___ Data for review

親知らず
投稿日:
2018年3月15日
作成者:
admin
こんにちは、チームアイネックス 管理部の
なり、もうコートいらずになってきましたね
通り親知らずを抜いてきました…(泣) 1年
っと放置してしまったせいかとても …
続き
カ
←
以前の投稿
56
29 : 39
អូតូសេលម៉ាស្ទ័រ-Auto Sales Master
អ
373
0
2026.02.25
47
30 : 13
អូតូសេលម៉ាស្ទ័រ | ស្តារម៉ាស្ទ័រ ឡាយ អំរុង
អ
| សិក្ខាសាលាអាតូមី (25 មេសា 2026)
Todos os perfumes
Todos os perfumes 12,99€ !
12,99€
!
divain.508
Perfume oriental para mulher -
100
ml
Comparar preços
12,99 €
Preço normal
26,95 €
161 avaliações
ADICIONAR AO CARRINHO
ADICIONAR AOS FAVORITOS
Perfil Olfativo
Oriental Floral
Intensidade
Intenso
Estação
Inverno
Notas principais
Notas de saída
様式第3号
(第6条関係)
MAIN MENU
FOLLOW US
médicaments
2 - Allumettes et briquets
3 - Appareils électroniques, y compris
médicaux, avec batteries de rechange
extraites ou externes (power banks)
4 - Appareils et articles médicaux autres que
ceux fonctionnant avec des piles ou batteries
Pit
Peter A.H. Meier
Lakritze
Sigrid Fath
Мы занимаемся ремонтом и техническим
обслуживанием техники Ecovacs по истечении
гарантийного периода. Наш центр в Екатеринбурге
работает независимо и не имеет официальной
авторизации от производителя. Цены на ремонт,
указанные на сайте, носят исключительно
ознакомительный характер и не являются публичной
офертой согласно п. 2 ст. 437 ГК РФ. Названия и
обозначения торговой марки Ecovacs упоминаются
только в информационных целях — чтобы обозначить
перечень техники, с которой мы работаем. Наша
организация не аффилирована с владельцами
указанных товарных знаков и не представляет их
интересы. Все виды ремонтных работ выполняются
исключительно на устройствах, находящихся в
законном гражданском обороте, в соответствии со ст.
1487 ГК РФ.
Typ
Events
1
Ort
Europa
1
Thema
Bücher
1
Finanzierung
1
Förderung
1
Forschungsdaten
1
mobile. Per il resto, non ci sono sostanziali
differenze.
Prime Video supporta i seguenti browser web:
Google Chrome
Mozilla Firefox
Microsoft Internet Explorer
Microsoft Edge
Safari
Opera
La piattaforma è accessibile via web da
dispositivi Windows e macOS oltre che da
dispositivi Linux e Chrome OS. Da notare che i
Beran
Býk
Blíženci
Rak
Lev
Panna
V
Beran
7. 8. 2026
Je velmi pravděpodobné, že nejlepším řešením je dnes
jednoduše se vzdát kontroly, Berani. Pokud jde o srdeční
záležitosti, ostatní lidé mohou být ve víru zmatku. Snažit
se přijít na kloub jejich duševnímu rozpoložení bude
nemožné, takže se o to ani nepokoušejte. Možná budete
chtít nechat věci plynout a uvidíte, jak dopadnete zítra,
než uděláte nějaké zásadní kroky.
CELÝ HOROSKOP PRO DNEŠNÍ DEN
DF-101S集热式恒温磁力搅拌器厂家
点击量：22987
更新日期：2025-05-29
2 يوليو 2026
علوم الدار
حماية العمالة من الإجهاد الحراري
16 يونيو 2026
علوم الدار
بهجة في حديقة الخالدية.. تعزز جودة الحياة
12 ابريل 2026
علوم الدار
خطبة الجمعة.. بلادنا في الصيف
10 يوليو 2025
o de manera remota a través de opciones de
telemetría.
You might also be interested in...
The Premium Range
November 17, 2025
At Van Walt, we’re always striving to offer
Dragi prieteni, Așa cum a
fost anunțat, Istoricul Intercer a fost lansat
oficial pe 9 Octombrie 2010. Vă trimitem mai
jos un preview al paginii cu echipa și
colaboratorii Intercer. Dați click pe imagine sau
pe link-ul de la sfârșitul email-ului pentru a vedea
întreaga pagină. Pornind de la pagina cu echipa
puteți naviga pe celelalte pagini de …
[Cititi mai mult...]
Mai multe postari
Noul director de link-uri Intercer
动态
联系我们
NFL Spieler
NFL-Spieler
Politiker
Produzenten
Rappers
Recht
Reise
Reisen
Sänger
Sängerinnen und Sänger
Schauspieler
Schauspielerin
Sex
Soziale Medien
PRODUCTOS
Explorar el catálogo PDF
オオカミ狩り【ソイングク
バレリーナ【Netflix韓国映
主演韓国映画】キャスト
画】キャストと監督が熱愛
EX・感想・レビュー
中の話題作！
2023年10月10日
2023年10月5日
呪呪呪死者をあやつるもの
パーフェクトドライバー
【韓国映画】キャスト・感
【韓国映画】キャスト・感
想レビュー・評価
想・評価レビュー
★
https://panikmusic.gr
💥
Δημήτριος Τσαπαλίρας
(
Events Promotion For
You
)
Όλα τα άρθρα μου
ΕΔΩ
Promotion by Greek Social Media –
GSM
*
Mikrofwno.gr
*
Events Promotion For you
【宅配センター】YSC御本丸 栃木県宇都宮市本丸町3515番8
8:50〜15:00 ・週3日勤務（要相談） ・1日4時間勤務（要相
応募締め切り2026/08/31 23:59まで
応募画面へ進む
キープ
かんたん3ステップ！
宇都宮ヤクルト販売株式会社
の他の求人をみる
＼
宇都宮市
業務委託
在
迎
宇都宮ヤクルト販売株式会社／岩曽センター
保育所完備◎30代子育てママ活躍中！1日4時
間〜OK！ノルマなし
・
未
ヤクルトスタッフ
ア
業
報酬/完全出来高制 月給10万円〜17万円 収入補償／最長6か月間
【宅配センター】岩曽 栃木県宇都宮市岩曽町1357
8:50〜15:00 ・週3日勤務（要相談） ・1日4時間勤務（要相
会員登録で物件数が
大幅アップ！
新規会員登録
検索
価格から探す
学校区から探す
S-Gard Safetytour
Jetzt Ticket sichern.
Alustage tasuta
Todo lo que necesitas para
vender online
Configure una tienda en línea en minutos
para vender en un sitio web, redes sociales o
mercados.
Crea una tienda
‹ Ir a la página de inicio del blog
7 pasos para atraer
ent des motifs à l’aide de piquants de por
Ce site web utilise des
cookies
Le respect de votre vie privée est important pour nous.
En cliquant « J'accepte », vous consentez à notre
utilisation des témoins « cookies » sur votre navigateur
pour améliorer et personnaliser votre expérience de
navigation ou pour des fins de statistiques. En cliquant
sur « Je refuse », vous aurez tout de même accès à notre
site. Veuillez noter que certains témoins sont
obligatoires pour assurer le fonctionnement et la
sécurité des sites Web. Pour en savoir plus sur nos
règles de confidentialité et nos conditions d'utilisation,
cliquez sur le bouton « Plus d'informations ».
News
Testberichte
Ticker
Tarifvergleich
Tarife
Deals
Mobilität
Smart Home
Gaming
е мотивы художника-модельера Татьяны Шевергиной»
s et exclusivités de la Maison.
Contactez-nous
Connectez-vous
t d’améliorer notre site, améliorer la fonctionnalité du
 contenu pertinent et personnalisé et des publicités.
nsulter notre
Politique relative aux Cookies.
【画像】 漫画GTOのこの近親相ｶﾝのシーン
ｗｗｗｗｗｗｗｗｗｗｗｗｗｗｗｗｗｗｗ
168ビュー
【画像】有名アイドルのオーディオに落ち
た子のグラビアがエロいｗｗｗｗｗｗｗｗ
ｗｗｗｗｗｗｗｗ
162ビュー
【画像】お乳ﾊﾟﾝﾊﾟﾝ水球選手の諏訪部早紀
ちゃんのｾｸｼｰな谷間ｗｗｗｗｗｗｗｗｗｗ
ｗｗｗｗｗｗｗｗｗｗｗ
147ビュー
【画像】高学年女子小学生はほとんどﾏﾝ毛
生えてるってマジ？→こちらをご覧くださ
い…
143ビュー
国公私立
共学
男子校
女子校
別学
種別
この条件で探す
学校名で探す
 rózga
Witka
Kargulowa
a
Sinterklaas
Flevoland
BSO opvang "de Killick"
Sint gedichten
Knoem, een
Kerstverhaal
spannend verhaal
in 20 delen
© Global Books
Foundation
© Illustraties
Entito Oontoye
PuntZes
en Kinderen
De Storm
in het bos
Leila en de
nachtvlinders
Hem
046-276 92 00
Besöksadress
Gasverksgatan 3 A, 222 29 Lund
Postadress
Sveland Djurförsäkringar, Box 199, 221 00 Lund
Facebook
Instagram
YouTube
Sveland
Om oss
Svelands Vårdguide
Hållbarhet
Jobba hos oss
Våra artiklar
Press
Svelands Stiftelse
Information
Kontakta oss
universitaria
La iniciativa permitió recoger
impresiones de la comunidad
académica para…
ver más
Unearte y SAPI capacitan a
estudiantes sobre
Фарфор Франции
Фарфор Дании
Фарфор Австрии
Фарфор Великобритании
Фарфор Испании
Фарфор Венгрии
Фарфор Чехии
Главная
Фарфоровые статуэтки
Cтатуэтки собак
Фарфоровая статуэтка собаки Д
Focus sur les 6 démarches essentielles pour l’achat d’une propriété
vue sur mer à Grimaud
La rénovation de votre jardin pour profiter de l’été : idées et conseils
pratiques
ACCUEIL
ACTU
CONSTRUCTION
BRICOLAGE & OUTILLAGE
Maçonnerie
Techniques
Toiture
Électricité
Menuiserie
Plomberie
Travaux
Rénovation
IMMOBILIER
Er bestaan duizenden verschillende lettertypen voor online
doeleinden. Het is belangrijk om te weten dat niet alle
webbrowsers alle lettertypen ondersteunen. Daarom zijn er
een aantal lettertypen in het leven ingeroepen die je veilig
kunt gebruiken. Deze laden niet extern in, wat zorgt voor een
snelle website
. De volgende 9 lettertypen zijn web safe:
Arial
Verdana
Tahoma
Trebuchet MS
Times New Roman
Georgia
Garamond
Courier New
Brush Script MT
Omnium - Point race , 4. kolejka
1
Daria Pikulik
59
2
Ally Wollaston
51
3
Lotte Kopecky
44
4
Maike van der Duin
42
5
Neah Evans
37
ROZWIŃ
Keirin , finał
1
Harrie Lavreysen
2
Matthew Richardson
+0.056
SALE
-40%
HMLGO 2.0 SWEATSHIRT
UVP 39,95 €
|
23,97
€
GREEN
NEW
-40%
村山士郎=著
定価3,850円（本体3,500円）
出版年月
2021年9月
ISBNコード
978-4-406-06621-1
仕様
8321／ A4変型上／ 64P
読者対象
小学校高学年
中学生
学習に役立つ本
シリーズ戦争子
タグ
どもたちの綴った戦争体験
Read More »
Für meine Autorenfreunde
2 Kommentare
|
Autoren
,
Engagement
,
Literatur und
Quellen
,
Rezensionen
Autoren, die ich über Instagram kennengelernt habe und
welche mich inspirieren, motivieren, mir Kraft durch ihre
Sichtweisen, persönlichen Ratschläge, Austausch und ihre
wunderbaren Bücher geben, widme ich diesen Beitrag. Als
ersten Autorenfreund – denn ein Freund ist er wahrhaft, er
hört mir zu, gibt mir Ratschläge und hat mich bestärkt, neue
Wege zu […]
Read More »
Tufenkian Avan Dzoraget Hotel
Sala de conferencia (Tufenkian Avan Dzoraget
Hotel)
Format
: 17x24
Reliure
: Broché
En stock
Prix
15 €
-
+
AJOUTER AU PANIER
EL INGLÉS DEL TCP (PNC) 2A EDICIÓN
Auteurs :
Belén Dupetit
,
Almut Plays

______

◆ Task ◆
Return exactly, and only, the lines above starting at the line that contains "بهجة في حديقة الخالدية.. تعزز جودة الحياة" and ending at the line that contains "7 pasos para atraer".

◆ Answer to this problem ◆
بهجة في حديقة الخالدية.. تعزز جودة الحياة
12 ابريل 2026
علوم الدار
خطبة الجمعة.. بلادنا في الصيف
10 يوليو 2025
o de manera remota a través de opciones de
telemetría.
You might also be interested in...
The Premium Range
November 17, 2025
At Van Walt, we’re always striving to offer
Dragi prieteni, Așa cum a
fost anunțat, Istoricul Intercer a fost lansat
oficial pe 9 Octombrie 2010. Vă trimitem mai
jos un preview al paginii cu echipa și
colaboratorii Intercer. Dați click pe imagine sau
pe link-ul de la sfârșitul email-ului pentru a vedea
întreaga pagină. Pornind de la pagina cu echipa
puteți naviga pe celelalte pagini de …
[Cititi mai mult...]
Mai multe postari
Noul director de link-uri Intercer
动态
联系我们
NFL Spieler
NFL-Spieler
Politiker
Produzenten
Rappers
Recht
Reise
Reisen
Sänger
Sängerinnen und Sänger
Schauspieler
Schauspielerin
Sex
Soziale Medien
PRODUCTOS
Explorar el catálogo PDF
オオカミ狩り【ソイングク
バレリーナ【Netflix韓国映
主演韓国映画】キャスト
画】キャストと監督が熱愛
EX・感想・レビュー
中の話題作！
2023年10月10日
2023年10月5日
呪呪呪死者をあやつるもの
パーフェクトドライバー
【韓国映画】キャスト・感
【韓国映画】キャスト・感
想レビュー・評価
想・評価レビュー
★
https://panikmusic.gr
💥
Δημήτριος Τσαπαλίρας
(
Events Promotion For
You
)
Όλα τα άρθρα μου
ΕΔΩ
Promotion by Greek Social Media –
GSM
*
Mikrofwno.gr
*
Events Promotion For you
【宅配センター】YSC御本丸 栃木県宇都宮市本丸町3515番8
8:50〜15:00 ・週3日勤務（要相談） ・1日4時間勤務（要相
応募締め切り2026/08/31 23:59まで
応募画面へ進む
キープ
かんたん3ステップ！
宇都宮ヤクルト販売株式会社
の他の求人をみる
＼
宇都宮市
業務委託
在
迎
宇都宮ヤクルト販売株式会社／岩曽センター
保育所完備◎30代子育てママ活躍中！1日4時
間〜OK！ノルマなし
・
未
ヤクルトスタッフ
ア
業
報酬/完全出来高制 月給10万円〜17万円 収入補償／最長6か月間
【宅配センター】岩曽 栃木県宇都宮市岩曽町1357
8:50〜15:00 ・週3日勤務（要相談） ・1日4時間勤務（要相
会員登録で物件数が
大幅アップ！
新規会員登録
検索
価格から探す
学校区から探す
S-Gard Safetytour
Jetzt Ticket sichern.
Alustage tasuta
Todo lo que necesitas para
vender online
Configure una tienda en línea en minutos
para vender en un sitio web, redes sociales o
mercados.
Crea una tienda
‹ Ir a la página de inicio del blog
7 pasos para atraer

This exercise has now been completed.